Designing and Implementing a Trading System

The Three Key Decisions of Any Trade

A typical trading strategy or system is based on three crucial decisions regarding any given trade:

  1. The precise entry point into the market (when the trader decides to open a position).
  2. The precise level or levels to take profit (when a profitable position is closed).
  3. The precise level or levels to exit or close a losing position.

Traders base their ideas around these three key decisions, but many fail to formulate a clear blueprint in order to realize them fully.

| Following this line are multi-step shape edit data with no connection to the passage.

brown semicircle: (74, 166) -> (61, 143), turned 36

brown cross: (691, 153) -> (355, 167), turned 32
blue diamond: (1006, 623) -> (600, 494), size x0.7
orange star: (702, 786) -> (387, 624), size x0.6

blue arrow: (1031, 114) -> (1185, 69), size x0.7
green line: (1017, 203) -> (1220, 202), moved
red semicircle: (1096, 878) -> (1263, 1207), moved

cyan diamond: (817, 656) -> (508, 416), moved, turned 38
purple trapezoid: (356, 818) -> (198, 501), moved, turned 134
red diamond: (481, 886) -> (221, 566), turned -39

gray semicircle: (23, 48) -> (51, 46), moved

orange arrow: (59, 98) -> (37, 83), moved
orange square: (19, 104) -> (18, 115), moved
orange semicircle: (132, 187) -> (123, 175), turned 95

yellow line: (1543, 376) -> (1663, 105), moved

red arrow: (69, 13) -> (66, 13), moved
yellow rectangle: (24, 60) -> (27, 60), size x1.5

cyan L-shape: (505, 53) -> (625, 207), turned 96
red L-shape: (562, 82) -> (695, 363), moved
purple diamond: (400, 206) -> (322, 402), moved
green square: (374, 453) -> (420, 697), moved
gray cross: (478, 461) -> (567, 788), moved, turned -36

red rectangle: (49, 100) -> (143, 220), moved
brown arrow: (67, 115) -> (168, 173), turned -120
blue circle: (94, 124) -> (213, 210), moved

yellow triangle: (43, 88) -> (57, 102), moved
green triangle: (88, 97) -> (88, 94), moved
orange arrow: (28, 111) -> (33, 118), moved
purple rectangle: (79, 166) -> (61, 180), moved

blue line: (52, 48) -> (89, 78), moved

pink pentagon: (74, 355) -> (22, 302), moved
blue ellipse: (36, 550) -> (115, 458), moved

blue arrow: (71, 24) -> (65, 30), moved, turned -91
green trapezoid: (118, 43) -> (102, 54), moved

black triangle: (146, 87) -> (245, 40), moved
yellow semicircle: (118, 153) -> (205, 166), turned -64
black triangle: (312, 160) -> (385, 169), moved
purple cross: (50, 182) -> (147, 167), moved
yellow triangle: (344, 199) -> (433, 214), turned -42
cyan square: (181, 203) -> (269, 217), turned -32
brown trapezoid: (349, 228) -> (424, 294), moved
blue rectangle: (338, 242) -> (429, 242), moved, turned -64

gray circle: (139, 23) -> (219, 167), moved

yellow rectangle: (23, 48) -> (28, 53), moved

Five-Point Blueprint for Designing Your Trading System

Here is a suggested list of five points to follow when designing your own trading system:

  1. Decide on the Trading Style: Determine the style you are most comfortable with.
    • Are you a trend follower?
    • Are you a contrarian (someone who goes against prevailing trends)?
    • Are you an intraday trader (someone who opens and closes positions within a single day)?
    • Or are you a long-term trader?
  2. Formulate the Rules of the System: Set clear rules based around the three key decisions (entry, profit-taking, and exit).
    • What are the conditions required to enter a buy?
    • What are the conditions required to sell?
    • What happens when the market moves in an expected direction?
    • What will you do if the market moves against you?
  3. Test the System (Visual Inspection): The first step in testing your system is through visual inspection. Scroll back and forth on the price chart to check whether the system appears profitable. If so, then you can test more thoroughly with larger amounts of data and on various financial instruments.
  4. Backtest the System: For those with programming knowledge, backtesting the system using trading bots can be very handy. Reports generated can reveal information about profit factors, average losses, wins, and so forth.
  5. Forward Testing: Once you have a clear system with its own set of rules in place, forward test it before investing your money. A popular way to do this is by trading on a demo account. This allows you to see how the system behaves in a real trading environment by testing with live prices, enabling you to make any necessary final adjustments.

Detailed Summary

Designing a successful trading system requires making three fundamental decisions for every trade: determining the entry point, setting profit-taking levels, and establishing exit levels for losing positions. The text outlines a five-point blueprint for formulating a trading system, which includes deciding on a trading style (e.g., trend following, contrarian, intraday), formulating clear rules around the three key decisions, and rigorously testing the system through visual inspection, automated backtesting, and real-time forward testing using a demo account before committing actual capital.

Key Takeaways

  • Every trading strategy is built around three crucial decisions: entry point, profit-taking level(s), and exit level(s) for losses.
  • The first step in designing a system is deciding on the trading style (e.g., trend follower, contrarian, intraday, long-term).
  • The system must have clear, formulated rules addressing the conditions for buying, selling, and managing movement both in favor of and against the position.
  • System testing begins with visual inspection of price charts to gauge apparent profitability.
  • Programmers can use backtesting with trading bots to analyze performance metrics like profit factors and average wins/losses.
  • The final testing phase is forward testing (live testing with a demo account) to evaluate system behavior in a real trading environment before investing money.